Subcommunities

by Michael Yoon, Lars Pind and Jon Salz

ACS Documentation : ACS Core Architecture Guide : Subcommunities


ACS4: Work In Progress

The Big Picture

Most online communites actually become collections of discrete subcommunities. For example, a corporate intranet/extranet serves both units within the company (e.g., offices, departments, teams, projects) and external parties (e.g., customers, partners, vendors). The ACS enables you to provide each subcommunity with its own "virtual website" or subsite, by assembling modules that together deliver a feature set tailored to the needs of the subcommunity.

A user can be a member of more than one subcommunity (an employee is located at an office, works on one or more projects, and is a member of a team, within a department), so subsites provide an intuitive partitioning of information (to find out when a project is scheduled to launch, go to the project subsite; to learn about benefits, go to the HR department subsite; etc), improving the usability of the site as a whole.

This does not imply that navigating subsites is the only way for users to get information from subcommunities. Rather, the ACS will also provide a user-centric portal (along the lines of My Yahoo!) that integrates relevant content from all subcommunities to which the user belongs. The real challenge is figuring out what is actually relevant to the user; doing this is what's known, in industry terms, as personalization. (New Stuff is a simple example of personalization, based on the assumption that most users will be interested in new content.) User profiling provides the foundation for really effective personalization.

In practice, "subcommunity" is simply a fancy name for "user group." Accordingly, we use the user groups data model to represent subcommunities.

Site Specifications

A site specification is simply a collection of modules that together comprise either an initial template for subsites or the actual definition of a subsite.
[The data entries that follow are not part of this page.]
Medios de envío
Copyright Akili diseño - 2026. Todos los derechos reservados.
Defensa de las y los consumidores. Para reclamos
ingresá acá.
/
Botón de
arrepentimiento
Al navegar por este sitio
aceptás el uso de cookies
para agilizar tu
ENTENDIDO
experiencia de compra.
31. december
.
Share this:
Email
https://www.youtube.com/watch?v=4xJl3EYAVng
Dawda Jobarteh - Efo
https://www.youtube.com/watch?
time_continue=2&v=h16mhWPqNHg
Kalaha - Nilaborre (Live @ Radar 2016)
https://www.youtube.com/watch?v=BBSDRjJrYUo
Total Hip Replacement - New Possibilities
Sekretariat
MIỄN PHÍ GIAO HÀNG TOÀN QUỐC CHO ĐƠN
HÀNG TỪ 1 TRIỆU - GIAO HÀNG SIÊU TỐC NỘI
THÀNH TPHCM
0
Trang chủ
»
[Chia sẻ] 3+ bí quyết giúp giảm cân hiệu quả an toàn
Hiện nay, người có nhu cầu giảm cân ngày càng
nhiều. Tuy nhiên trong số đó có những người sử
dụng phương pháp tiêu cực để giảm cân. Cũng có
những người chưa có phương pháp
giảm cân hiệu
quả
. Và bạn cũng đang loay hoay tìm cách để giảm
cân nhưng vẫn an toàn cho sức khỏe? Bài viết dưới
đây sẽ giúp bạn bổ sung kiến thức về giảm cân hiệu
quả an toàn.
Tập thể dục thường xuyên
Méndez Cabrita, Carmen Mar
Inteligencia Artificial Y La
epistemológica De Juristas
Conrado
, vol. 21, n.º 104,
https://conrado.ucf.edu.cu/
For each type of subcommunity (i.e., user_group_type), you can define a site specification, to designate modules that you believe any subcommunity of that type will find useful. For example, to build a family collaboration service along the lines of MyFamily.com, you (as the site administrator) would:

  1. Define a "Family" user_group_type
  2. Construct a site specification for families by choosing from the menu of available modules, perhaps selecting Discussion Forums, Chat, Calendar, Address Book, File Storage, Bookmarks, Photo DB, and Webmail
To build an ecommerce ASP (application service provider) like Yahoo! Store or Amazon.com zShops, you would:
  1. Define a "Merchant" user_group_type
  2. Construct a site specification for merchants, selecting Ecommerce only

The data model for site specifications consists of two simple tables:

create table ad_site_specifications (
        site_spec_id    integer not null
                        constraint ad_site_specs_pk
                        primary key,
        on_which_table  varchar(30) not null,
        on_what_id      varchar(30)
        constraint ad_site_specs_uk
        unique (on_which_table, on_what_id)
);

-- on_what_id is not numeric because the primary key of the
-- user_group_types table (the group_type column) is a varchar;
-- should we add a numeric primary key to user_group_types? ugh.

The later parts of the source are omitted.